La gente no se entera de las cosas de la misma forma en Twitter que en Facebook, ¿cómo podéis manejar ‘matemáticamente’ esas diferencias?

Curiosamente, aunque en ambas redes sociales tenemos diferentes maneras de comunicarnos, los patrones temporales de comunicación en ambas son universales. Son los mismos que en otros canales como el correo electrónico o en la comunicación cara a cara: nos comunicamos a ráfagas y sobre todo en conversaciones en grupo. Esto hace que aunque los parámetros de los modelos sean diferentes en cada red social, la base matemática de los modelos sea la misma.

¿El ritmo de comunicación entre las personas será igual en el futuro, independientemente de las nuevas redes sociales que se creen?

Es difícil predecir lo que veremos y usaremos en el futuro. No obstante, muchas de las propiedades de la comunicación humana provienen de nuestras limitaciones cognitivas, de tiempo o monetarias. Por ejemplo, las ráfagas de comunicación se deben a la manera que tenemos de gestionar nuestro tiempo y surgen de un proceso de optimización del mismo. Esto se observó hace tiempo en el intercambio de correos electrónicos y no ha cambiado con el uso de las redes sociales. Los patrones de comunicación son algo inherente a nuestra naturaleza humana y por tanto son y probablemente serán universales.

¿Qué recomendaría a una empresa para tener éxito en una campaña de marketing viral?

Dos cosas básicas: medición y gestión del riesgo. En las redes sociales es muy difícil conseguir que algo se propague rápido y con mucho alcance. Por eso es fundamental medir cómo se está desarrollando la campaña en los primeros momentos de la misma, no sólo medir el número de suscriptores o clientes, sino cómo es la cascada de recomendaciones por la que viaja la información. Esto permite construir modelos que puedan predecir el alcance de la campaña y calcular el riesgo de que fracase o no.

¿Qué le parece el uso de las redes sociales que ha hecho la campaña de Obama este año?

Lo que ha mostrado ha sido la victoria de los modelos, el análisis de los datos y la utilización de los ‘grandes datos’ para conocer el comportamiento humano frente a análisis menos científicos.

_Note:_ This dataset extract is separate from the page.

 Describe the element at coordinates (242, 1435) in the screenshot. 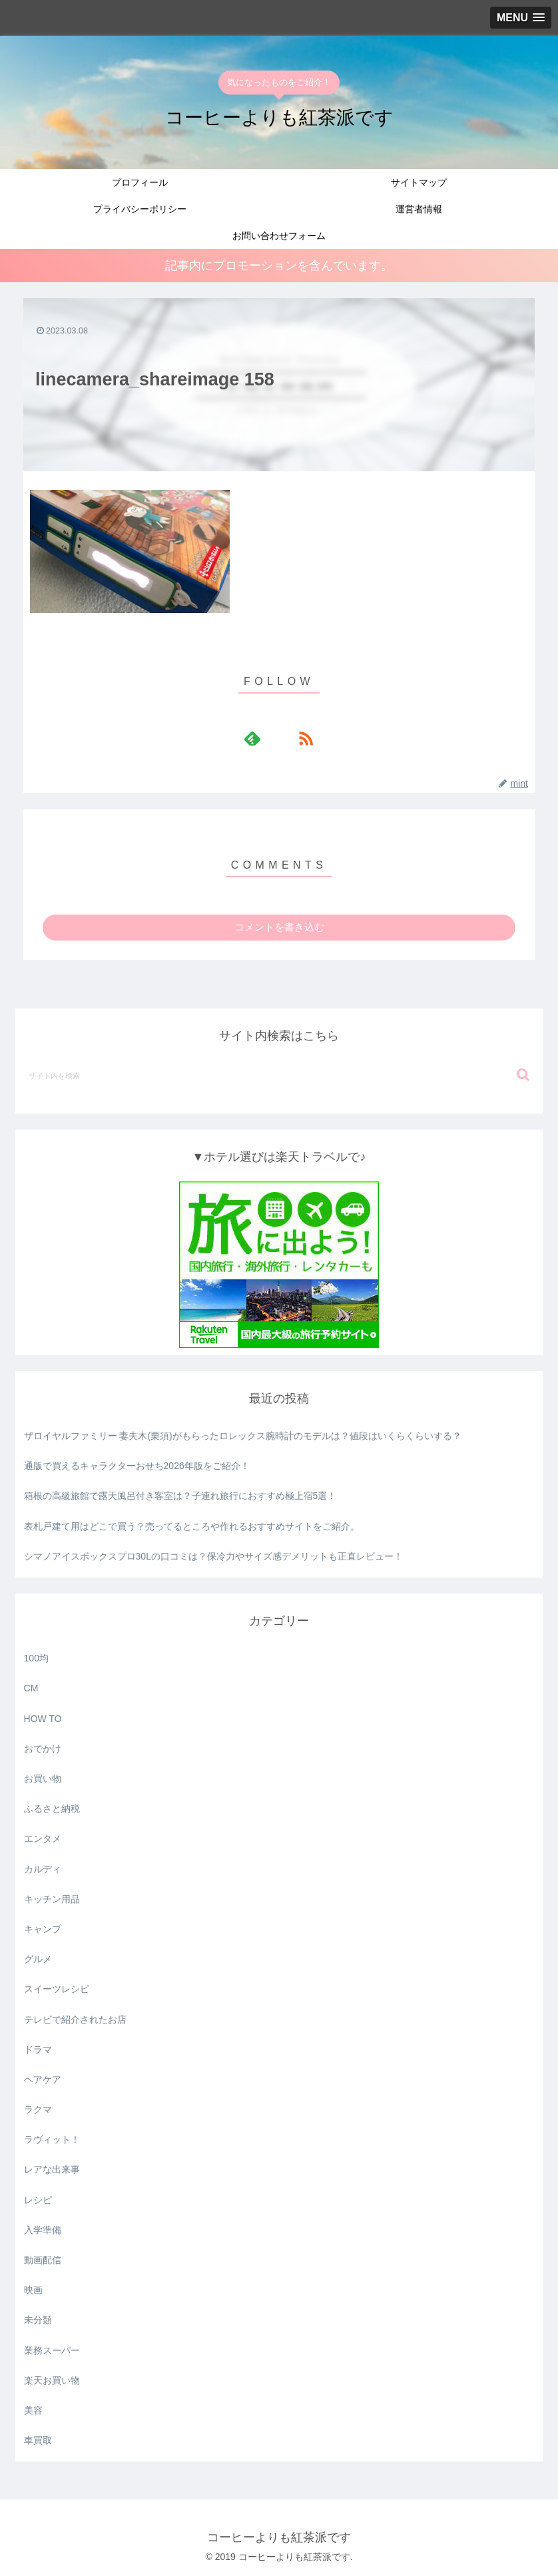 I see `ザロイヤルファミリー 妻夫木(栗須)がもらったロレックス腕時計のモデルは？値段はいくらくらいする？` at that location.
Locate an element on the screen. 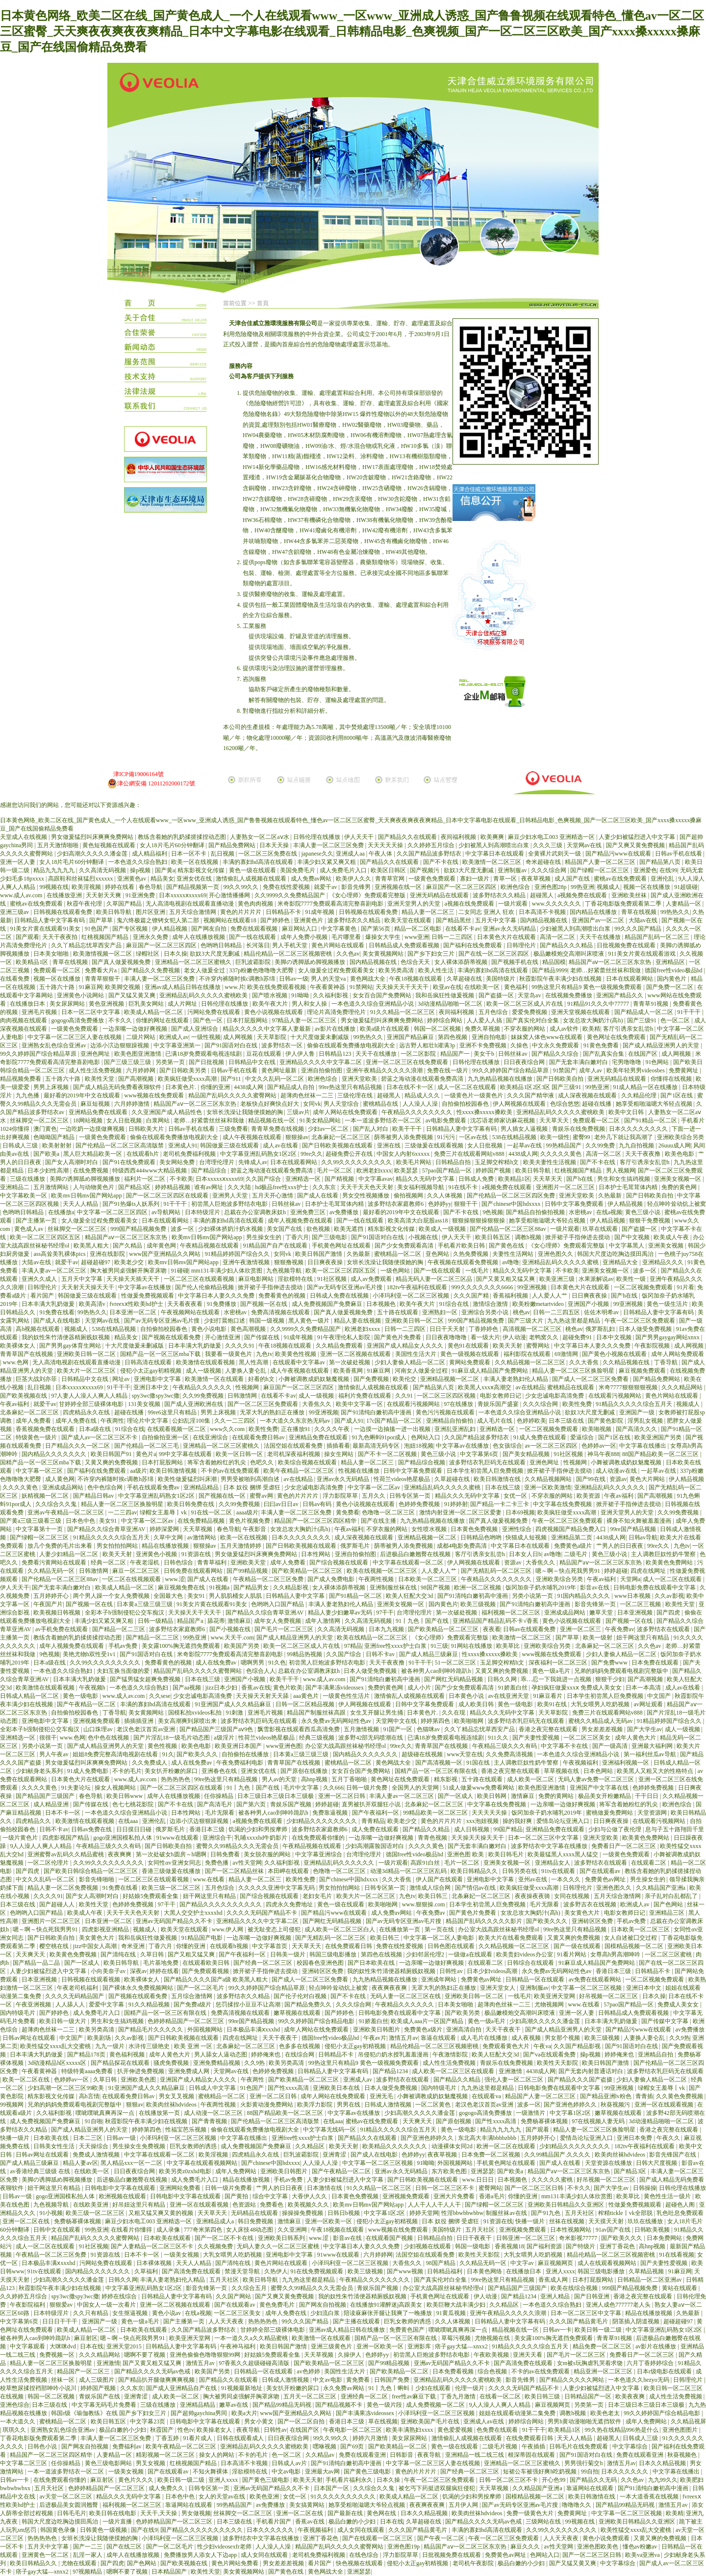 This screenshot has height=2576, width=706. 午夜视频网站在线观看 is located at coordinates (191, 1312).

El equipo de Obama ha utilizado herramientas analíticas, millones de datos procedentes de las redes sociales y el conocimiento de cómo son los procesos de transmisión de información y de contagio social para conseguir, por ejemplo, que ciertas personas recomendaran a un amigo ir a votar o participar en un mitin. Este tipo de herramientas, que son parecidas a las que las empresas utilizan en las campañas de marketing M2M (del inglés, member to member), marketing viral o marketing con componente social, por primera vez se han llevado al terreno de la política y están aquí para quedarse.